Problem requirements: Although the entries contain pictures, your copy should hold only their exact text.

Extracted entries:

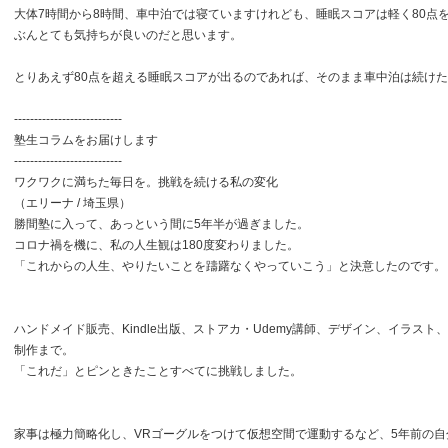
大体7時間から8時間、車中泊では寝ていますけれども、睡眠スコアは軽く80点
ぶんとても気持ちが良いのだと思います。
とりあえず80点を超える睡眠スコアが出るのであれば、そのまま車中泊は続け
---------------------------
塾生コラムをお届けします
---------------------------
ワクワクに満ちた毎日を。挑戦を続ける私の変化
（エリーナ / 埼玉県）
勝間塾に入って、あっという間に5年半が過ぎました。
コロナ禍を機に、私の人生観は180度変わりました。
「これからの人生、やりたいことを躊躇なくやっていこう」と決意したのです。
ハンドメイド販売、Kindle出版、ストアカ・Udemy講師、デザイン、イラスト、
制作まで。
「これだ」とピンときたことすべてに挑戦しました。
家事は極力簡略化し、VRゴーグルをつけて仮想空間で運動するなど、5年前の自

Solution to this exercise:
大体7時間から8時間、車中泊では寝ていますけれども、睡眠スコアは軽く80点
ぶんとても気持ちが良いのだと思います。
とりあえず80点を超える睡眠スコアが出るのであれば、そのまま車中泊は続け
---------------------------
塾生コラムをお届けします
---------------------------
ワクワクに満ちた毎日を。挑戦を続ける私の変化
（エリーナ / 埼玉県）
勝間塾に入って、あっという間に5年半が過ぎました。
コロナ禍を機に、私の人生観は180度変わりました。
「これからの人生、やりたいことを躊躇なくやっていこう」と決意したのです。
ハンドメイド販売、Kindle出版、ストアカ・Udemy講師、デザイン、イラスト、
制作まで。
「これだ」とピンときたことすべてに挑戦しました。
家事は極力簡略化し、VRゴーグルをつけて仮想空間で運動するなど、5年前の自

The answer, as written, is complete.